MercadoLibre is just one example of how innovation is alive and well across EMs. The winners are quickly being differentiated from the losers. In this environment, being active investors matters.
A Longer View
On a more thematic and long-term front, current supply side disruptions are coinciding with a generational shift in the importance of some commodities. We recognize the power of decarbonization as both a societal and investment theme, but what has become even more important, in our view, is the value of the commodities required to achieve a green energy transition. Copper has been a key theme we have followed for many years, but we are now seeing a broadening of the relevance of the entire metals complex.
The shift to electric vehicles continues to surprise the market, and many of the largest vehicle manufacturers are becoming increasingly focused on ensuring low-cost supply as a strategic priority.
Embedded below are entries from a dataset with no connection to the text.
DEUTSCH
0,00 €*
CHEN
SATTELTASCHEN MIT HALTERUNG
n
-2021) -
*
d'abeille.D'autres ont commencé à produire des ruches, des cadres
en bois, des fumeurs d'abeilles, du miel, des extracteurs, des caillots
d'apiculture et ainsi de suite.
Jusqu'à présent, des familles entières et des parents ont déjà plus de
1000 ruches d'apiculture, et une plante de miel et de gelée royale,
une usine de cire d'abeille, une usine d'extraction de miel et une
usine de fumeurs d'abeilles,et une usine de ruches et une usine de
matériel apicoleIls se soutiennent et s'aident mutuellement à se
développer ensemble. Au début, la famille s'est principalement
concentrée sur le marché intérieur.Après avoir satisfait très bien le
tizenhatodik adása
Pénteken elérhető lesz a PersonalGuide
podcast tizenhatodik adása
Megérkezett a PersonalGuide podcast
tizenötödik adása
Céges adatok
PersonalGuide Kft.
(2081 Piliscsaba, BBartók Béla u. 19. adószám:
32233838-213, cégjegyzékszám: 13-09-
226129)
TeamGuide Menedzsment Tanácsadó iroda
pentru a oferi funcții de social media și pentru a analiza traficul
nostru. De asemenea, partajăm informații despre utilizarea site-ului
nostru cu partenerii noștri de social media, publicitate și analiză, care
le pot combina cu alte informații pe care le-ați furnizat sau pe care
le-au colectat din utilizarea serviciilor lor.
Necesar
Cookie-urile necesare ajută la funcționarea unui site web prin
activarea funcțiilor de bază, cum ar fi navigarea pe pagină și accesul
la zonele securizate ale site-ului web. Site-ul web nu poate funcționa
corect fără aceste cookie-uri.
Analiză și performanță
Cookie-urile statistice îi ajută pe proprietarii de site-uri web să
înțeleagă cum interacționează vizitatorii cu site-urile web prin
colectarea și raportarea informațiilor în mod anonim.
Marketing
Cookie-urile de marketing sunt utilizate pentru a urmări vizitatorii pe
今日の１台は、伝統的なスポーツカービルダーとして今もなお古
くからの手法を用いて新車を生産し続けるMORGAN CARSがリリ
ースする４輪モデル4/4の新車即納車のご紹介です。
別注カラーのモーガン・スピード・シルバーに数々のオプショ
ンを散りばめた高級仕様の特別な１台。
We have seen CATL, the largest battery manufacturer in the world, move to vertically integrate by acquiring a stake in Indonesian miner Merdeka Copper Gold. Only recently, Indonesian President Jokowi was in Texas meeting with Tesla CEO Elon Musk. The impact of shifting sources of demand, pandemic-related supply disruptions and the Russian invasion of Ukraine has highlighted the strategic importance of securing the supply of key commodities such as copper, lithium, cobalt, nickel and aluminum.
While global macro events will undoubtedly move the goalposts for near-term demand, we see the value of key industrial inputs increasing over time. In our view, the most promising opportunities can be found by identifying high-quality assets that are low on the cost curve, at companies with strong corporate governance in jurisdictions that are favorable to shareholders.
Foreign securities are subject to additional risks including currency fluctuations, political and economic uncertainty, increased volatility, lower liquidity and differing financial and information reporting standards, all of which are magnified in emerging markets.